If you want further evidence, look at the experience of the hundreds of demonstration projects captured by Constructing Excellence. Also look at the business case for delivering projects using integrated and collaborative project teams, which was recently published by the Strategic Forum for Construction. But we continue to ignore the evidence and give the same advice to clients that our forefathers gave 200 years ago.

Wembley is a classic example. The cost of the stadium almost trebled. Remember Multiplex’s (now settled) claim against Mott MacDonald? It was for £253m in respect of alleged deficiencies in Mott’s design for the steelwork structure. Four years earlier, the steelwork contractor, Cleveland Bridge, had walked off the site after disputes over variations to the design of the steelwork.

One of the allegations against Mott was that there had been 11,000 changes to the drawings, which meant the steelwork could only be erected well outside the budget.

Back to my exam question. Could it now be considered negligent to advise a client that it procure its construction work using a traditional procurement approach and select the designers, contractors and the subcontractors on the basis of lowest price? In pursuing a claim for negligent advice there has to be a breach of a legal duty to take care.

Government departments have been on notice since a 2001 report by the National Audit Office that “a succession of major studies have highlighted the inefficiencies of traditional methods of procuring and managing major projects - in particular the fallacy of awarding contracts solely on the basis of the lowest price bid, only to see the final price for the work escalate significantly”.

It is clear that tough contracts cannot be relied upon to enforce the performance of fragmented lowest cost packages.
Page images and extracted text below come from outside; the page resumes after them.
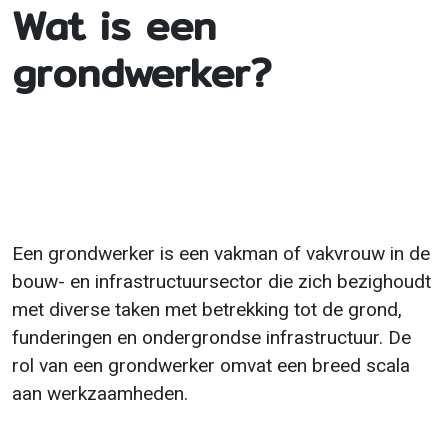
Wat is een
grondwerker?
Een grondwerker is een vakman of vakvrouw in de
bouw- en infrastructuursector die zich bezighoudt
met diverse taken met betrekking tot de grond,
funderingen en ondergrondse infrastructuur. De
rol van een grondwerker omvat een breed scala
aan werkzaamheden.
Instead, they create a huge surcharge on top of the basic cost of design and construction. In principle, all the weight of modern recommended practice supports the case that there has been a breach of the duty to take care.

The final issue concerns causation. If the advice was negligent, was it the cause - both in fact and in law - of the cost overrun? Here the factual test would be the critical one. Could the overruns have been avoided if traditional procurement had not been used?
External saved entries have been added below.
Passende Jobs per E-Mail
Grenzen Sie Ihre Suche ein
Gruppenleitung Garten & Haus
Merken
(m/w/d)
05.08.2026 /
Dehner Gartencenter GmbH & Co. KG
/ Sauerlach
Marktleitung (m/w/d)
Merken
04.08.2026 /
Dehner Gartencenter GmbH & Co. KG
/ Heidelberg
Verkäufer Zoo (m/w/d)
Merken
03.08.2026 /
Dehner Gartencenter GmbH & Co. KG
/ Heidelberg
I suggest it would be necessary to establish what a realistic cost plan would have been using a best practice procurement strategy under which there is early buy-in of an integrated project team to the design outcomes, programme, cost plans and so on; all delays and costs over and above this basis could, and should, have been avoided.

My advice to those advising clients on traditional procurement methods is - be careful. Over the next few years you could run the risk of a negligence claim.